- BRIEF
Check each line of the listing for the string "włosów", count the lines that have it, and answer with that number only.

- STUDY MATERIAL

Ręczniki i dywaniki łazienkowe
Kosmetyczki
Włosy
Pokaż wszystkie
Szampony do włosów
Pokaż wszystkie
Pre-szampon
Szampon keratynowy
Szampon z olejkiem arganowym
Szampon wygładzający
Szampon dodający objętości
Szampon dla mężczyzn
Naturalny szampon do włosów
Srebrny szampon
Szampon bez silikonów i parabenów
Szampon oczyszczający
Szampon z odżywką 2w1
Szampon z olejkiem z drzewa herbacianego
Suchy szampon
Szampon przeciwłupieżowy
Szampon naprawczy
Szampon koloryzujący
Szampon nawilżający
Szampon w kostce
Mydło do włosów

- RESPONSE FOR THIS EXERCISE
3